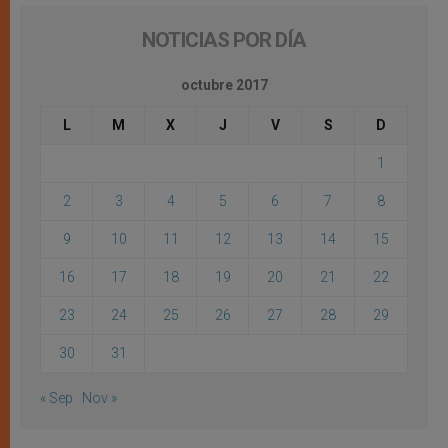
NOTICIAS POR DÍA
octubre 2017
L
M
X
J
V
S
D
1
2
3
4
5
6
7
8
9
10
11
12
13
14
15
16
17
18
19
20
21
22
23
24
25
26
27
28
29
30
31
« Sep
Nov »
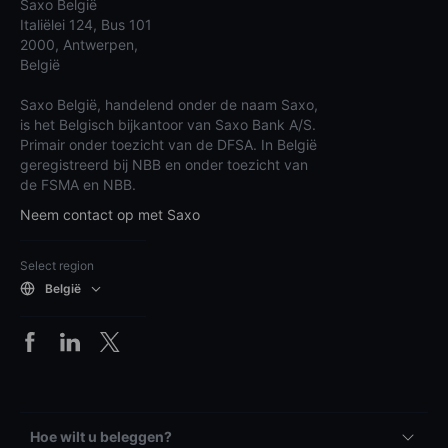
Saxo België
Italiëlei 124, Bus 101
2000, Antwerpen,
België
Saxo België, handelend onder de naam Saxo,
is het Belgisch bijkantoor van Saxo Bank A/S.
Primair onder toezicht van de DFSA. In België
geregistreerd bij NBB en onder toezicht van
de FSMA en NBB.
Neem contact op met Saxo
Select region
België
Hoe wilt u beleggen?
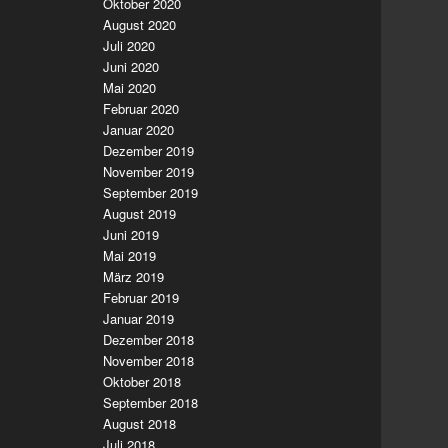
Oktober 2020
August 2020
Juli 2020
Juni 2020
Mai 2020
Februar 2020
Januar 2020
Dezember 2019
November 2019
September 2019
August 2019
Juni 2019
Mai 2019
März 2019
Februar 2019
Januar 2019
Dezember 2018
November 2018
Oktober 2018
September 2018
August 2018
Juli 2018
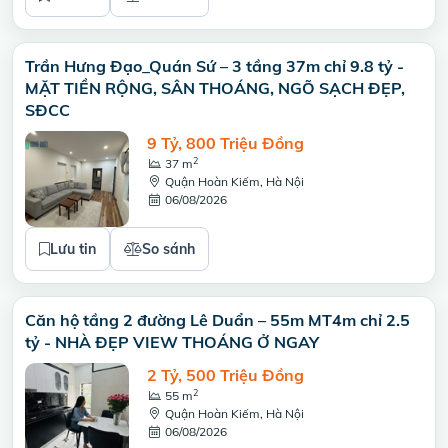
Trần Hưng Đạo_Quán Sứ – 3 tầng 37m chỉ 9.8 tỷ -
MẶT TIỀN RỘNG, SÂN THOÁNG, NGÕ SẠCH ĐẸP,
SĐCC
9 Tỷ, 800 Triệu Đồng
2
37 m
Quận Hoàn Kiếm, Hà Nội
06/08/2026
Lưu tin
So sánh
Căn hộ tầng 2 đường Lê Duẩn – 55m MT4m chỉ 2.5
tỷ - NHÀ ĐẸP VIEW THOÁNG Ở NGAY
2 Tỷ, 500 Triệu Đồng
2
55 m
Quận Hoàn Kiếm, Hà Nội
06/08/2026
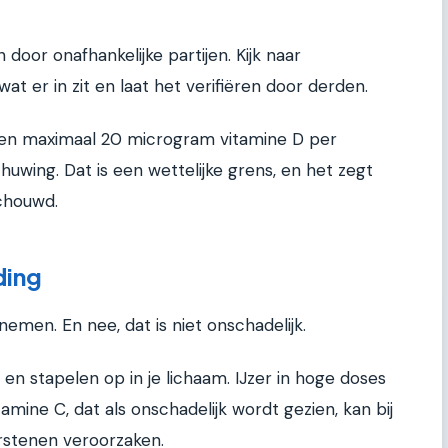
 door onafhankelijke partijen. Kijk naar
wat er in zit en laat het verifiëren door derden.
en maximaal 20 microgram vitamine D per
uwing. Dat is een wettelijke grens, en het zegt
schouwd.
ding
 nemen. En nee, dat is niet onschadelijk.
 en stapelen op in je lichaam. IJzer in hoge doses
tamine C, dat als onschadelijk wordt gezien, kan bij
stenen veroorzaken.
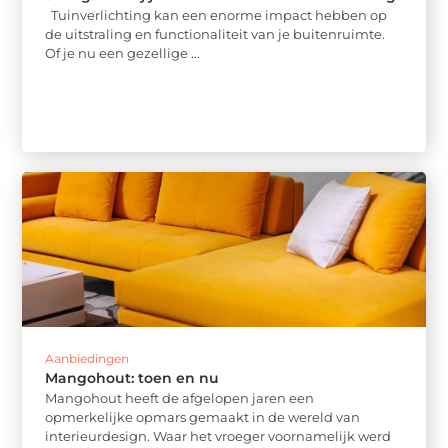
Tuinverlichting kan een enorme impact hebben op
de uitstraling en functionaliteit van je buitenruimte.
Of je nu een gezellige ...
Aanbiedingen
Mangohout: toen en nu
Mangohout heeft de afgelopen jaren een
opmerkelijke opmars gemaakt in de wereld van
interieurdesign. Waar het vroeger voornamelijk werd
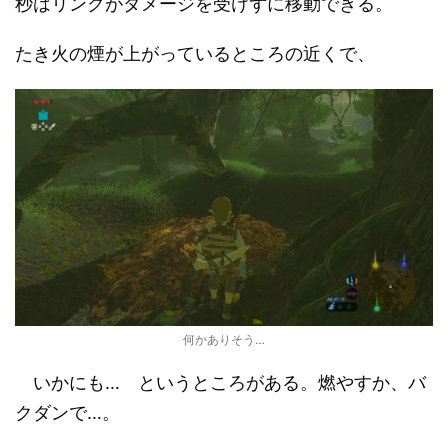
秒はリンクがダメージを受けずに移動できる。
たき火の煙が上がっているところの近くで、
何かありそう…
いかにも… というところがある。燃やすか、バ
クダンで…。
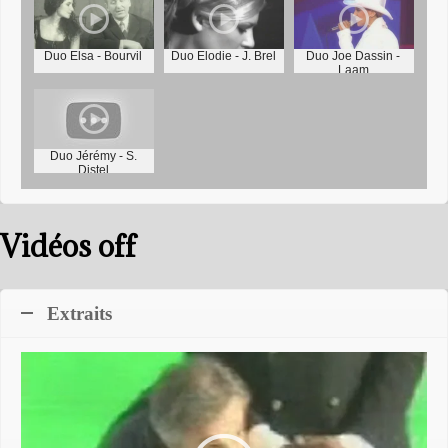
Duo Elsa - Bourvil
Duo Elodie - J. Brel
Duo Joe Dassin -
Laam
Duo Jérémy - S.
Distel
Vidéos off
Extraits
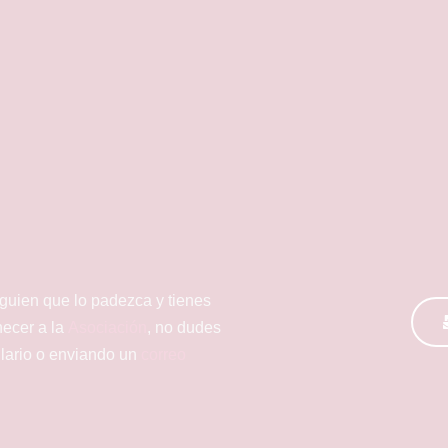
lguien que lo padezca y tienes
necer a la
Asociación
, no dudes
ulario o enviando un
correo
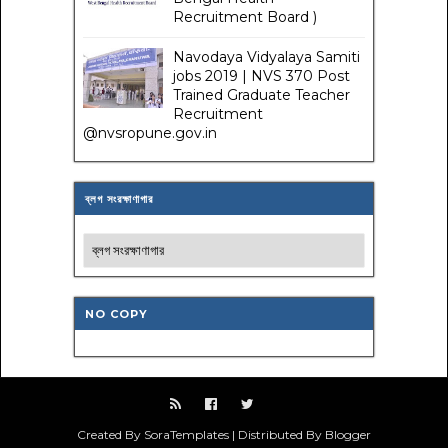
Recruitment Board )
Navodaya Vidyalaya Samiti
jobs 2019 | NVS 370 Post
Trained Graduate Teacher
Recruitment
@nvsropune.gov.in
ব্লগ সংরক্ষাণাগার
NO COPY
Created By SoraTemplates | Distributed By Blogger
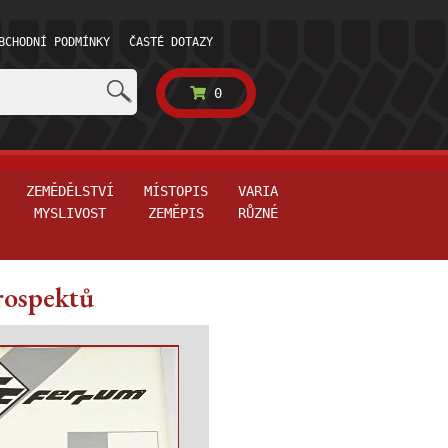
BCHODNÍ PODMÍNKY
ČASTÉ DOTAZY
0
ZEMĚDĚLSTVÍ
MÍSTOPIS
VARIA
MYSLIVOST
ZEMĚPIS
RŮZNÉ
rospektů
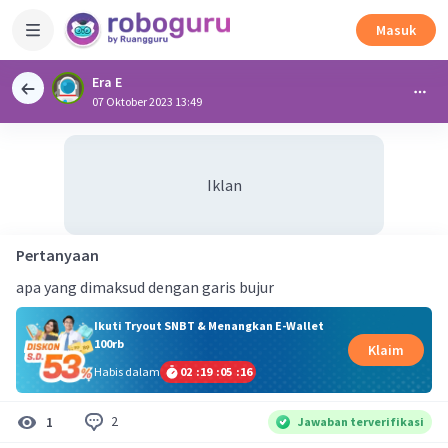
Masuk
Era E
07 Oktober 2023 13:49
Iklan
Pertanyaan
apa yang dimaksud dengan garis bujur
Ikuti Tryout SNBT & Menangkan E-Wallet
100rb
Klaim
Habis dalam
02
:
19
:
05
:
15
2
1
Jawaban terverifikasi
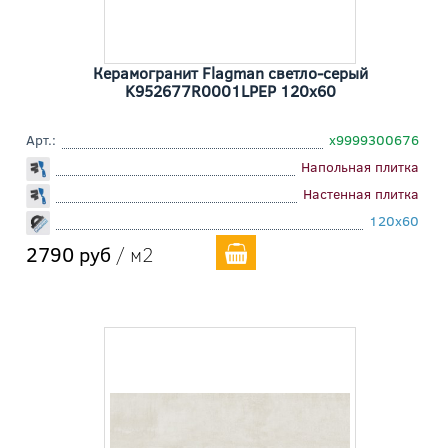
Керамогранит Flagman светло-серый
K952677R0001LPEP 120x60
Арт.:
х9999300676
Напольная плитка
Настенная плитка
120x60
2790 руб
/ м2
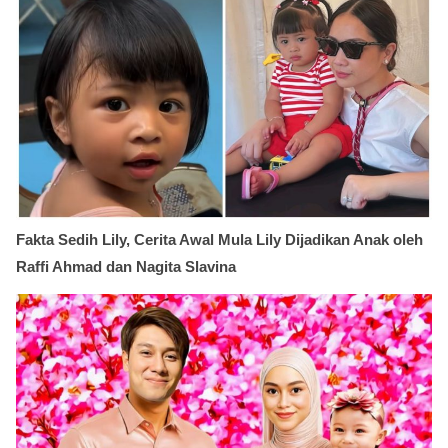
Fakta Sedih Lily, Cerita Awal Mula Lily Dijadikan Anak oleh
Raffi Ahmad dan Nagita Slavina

- _WHAT NEEDS TO BE DONE_
Please return every line of the material above that includes "toezicht".

- _EXERCISE RESPONSE_
Primair onder toezicht van de DFSA. In België
geregistreerd bij NBB en onder toezicht van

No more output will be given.